Strictly speaking, to develop a package using git there is no need for any server or a platform. Most git related tasks you’d be doing are done completely locally on your own machine anyway.

The main issue at the beginning when you start to work with git is all the jargon used around it. To get an idea of what we’re talking about here, the GIT Workflow - Georgia Tech - Software Development Process short video is a great place to start:

Now let’s go through some of the concepts you’d encounter in almost any project. For the rest of this post, I’ll be assuming you’ve installed git and gone through this tutorial up to Step 3: setup “config”, and know your way around a shell/terminal.

Source tree is your project’s folder, with all its subfolders and files that are included in the project. Using git you’ll be keeping track of all the changes on the source tree.
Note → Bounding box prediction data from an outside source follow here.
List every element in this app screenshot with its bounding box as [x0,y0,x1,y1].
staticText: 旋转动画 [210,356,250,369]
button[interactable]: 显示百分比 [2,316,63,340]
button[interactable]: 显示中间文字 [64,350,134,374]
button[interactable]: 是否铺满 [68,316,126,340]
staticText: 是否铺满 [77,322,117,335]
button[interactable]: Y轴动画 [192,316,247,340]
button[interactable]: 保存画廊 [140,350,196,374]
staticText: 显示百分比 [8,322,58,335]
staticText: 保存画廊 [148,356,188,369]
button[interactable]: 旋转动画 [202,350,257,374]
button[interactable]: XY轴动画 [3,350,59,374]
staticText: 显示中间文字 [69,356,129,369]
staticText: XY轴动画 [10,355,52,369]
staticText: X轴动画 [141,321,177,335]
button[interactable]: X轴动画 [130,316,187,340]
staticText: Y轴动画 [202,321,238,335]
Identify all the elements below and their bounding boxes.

However, there are always files and folders which you don’t want to keep track of, for instance the build directory which keeps compiled binary files of your project. Cache and temporary files are also another category of files you would like to exclude from being tracked. The way you tell git to ignore those is through a .gitignore file usually put in the root of the project’s folder. For most programming languages, there are descent .gitignore templates, for instance you can take a look at the Python.gitignore. This means git will not automatically start tracking any of the files and/or folders mentioned in .gitignore, but you can still explicitly tell it to do so if you wish for a particular file or folder. For instance, you may want to ignore all .pdf files, but keep a single .pdf in your repository for some reason. You would be able to do so by explicitly telling git to keep track of it.
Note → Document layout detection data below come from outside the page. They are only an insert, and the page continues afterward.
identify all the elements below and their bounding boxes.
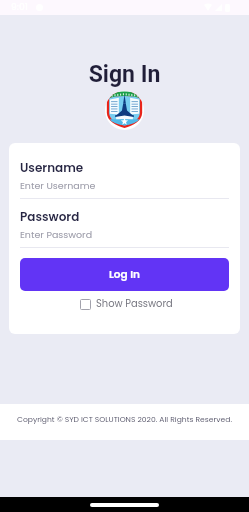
staticText: Enter Password <box>20 228 93 241</box>
staticText: Log In <box>109 267 140 282</box>
other: Wi-Fi <box>204 4 212 11</box>
staticText: Password <box>20 208 80 225</box>
staticText: Username <box>20 159 84 176</box>
staticText: Sign In <box>0 61 249 88</box>
button[interactable]: Show Password <box>80 297 173 311</box>
staticText: Enter Username <box>20 179 96 192</box>
staticText: Show Password <box>96 297 173 311</box>
staticText: Copyright © SYD ICT SOLUTIONS 2020. All … <box>0 414 249 425</box>
button[interactable]: Log In <box>20 258 229 291</box>
other: Mobile signal <box>214 4 222 11</box>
Once you start tracking changes to your project’s source tree using git, you have a git repository. The git repository includes all the history of the whole project in a .git folder under the root of the project. It’s worth noting that by default, every file and folder starting with a dot (.) is a hidden file/folder under linux.

For the rest of this post, I’ll be using the screenshots taken at the time of writing the post. It may slightly change through time as GitHub continues its development.

For the purpose of this tutorial, I’ve setup an example repository on GitHub, which you can see under this link. At first it’s almost empty and it looks like this:

git/github

A few things to notice here are:

There’s a Watch/Unwatch button which takes a few states, and you can use it to set the amount of notification you’d be receiving for the repository. You will receive a notification (depending on your settings, it can be an email) for each event happening on the repository. If you’d like to be informed and notified of every single post and contribution on the repo, then you’d want to “watch” it. For a busy repository like scikit-learn, it can be tens of emails a day. By default, you’ll be notified if there’s a response to the issues and pull requests you’ve been working on (we’ll get to them shortly).
If you like to make the contributors and maintainers of the repository happy, you should consider “Star“ing the repo.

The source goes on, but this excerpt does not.